The study results also reveal that the red soil layer has the highest degree of weathering and a high content of organic matter and iron oxide. The soil in the top profile has a compact structure and a high water-holding capacity (Xia et al., 2019), which helps to prevent the sandy soil layer and detrital layer below the profile from collapsing (Duan et al., 2021). In Madagascar, Cox et al. (2010) also indicated that the upper solid red clay layer (red soil layer) (0.5–2 m) protects the lower tens-of-meters thick weathered sandy red clay layer (sand layer) and weathered coarse debris layer (debris layer) in the erosional landform of Lavaka. Therefore, human-indeced damage to vegetation and erosion of the red soil layer in granite areas of southern China must be prevented. Erosion of the red soil layer will accelerate the occurrence of Benggang landforms and adversely affect local land use, ecological security, and sustainable development.

Conclusions

This study takes undisturbed soil as the research object, and the SWCCs can be used to elucidate the mechanism of collapsing gullies collapse. The degree of soil weathering in collapsing walls decreases with increasing soil depth, which is reflected by variation in soil material composition (the amounts of organic matter, elements, and minerals), particle characteristics (the particle size distribution and morphology), and porosity. The SWCCs differed greatly among soil horizons of collapsing gullies, and SWCCs could be accurately described using the VG model.
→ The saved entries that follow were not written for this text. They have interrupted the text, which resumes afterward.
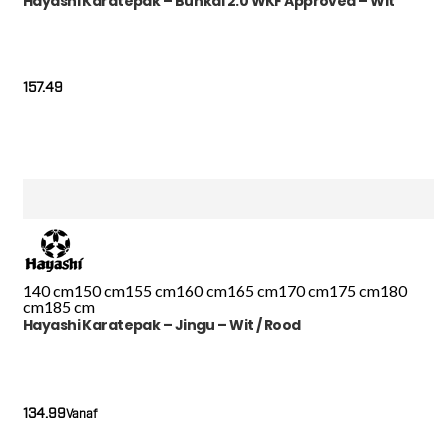
Hayashi Karatepak – Bunkai 2.0 WKF Approved – Wit
157.49
140 cm
150 cm
155 cm
160 cm
165 cm
170 cm
175 cm
180
cm
185 cm
Hayashi Karatepak – Jingu – Wit / Rood
134.99
Vanaf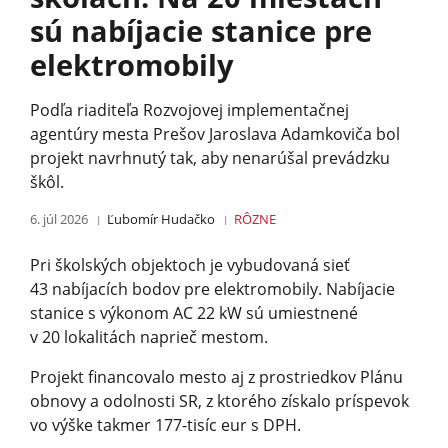
sú nabíjacie stanice pre
elektromobily
Podľa riaditeľa Rozvojovej implementačnej
agentúry mesta Prešov Jaroslava Adamkoviča bol
projekt navrhnutý tak, aby nenarúšal prevádzku
škôl.
6. júl 2026
Ľubomír Hudačko
RÔZNE
Pri školských objektoch je vybudovaná sieť
43 nabíjacích bodov pre elektromobily. Nabíjacie
stanice s výkonom AC 22 kW sú umiestnené
v 20 lokalitách naprieč mestom.
Projekt financovalo mesto aj z prostriedkov Plánu
obnovy a odolnosti SR, z ktorého získalo príspevok
vo výške takmer 177-tisíc eur s DPH.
With increasing soil depth, the parameters a and θs first decreased and then increased, and values for the red soil layer were the highest (avg. 0.046 and 0.369, respectively); parameter n tended to increase first and then decrease, with the highest values in the sand layer (avg. 1.563); θr declined as the soil depth increased, and the red soil layer showed the highest values (avg. 0.194). The gravel content of collapsing walls as high as 30%, and gravel content and particle morphology were found to significantly impact the SWCCs. The particle size composition and morphology affect the SWCC, and affect water-holding capacity. With increasing the depth of soil layer, the degree of weathering decreases significantly, the gravel content in the soil increases, and the soil aspect ratio and other parameters decreases, thus the water holding capacity of the soil declines. The lower portion of the collapsing wall has poorer water-holding capacity, the wall to collapse easily into a concave pit, and the upper layers form a valley. Once the plastic limit and the dead weight of the red soil layer are exceeded, the entire red soil layer will collapse. There is still a long way to go to study the soil moisture characteristics of collapsing walls, and future studies should fully consider the impact of the gravel content and particle morphology.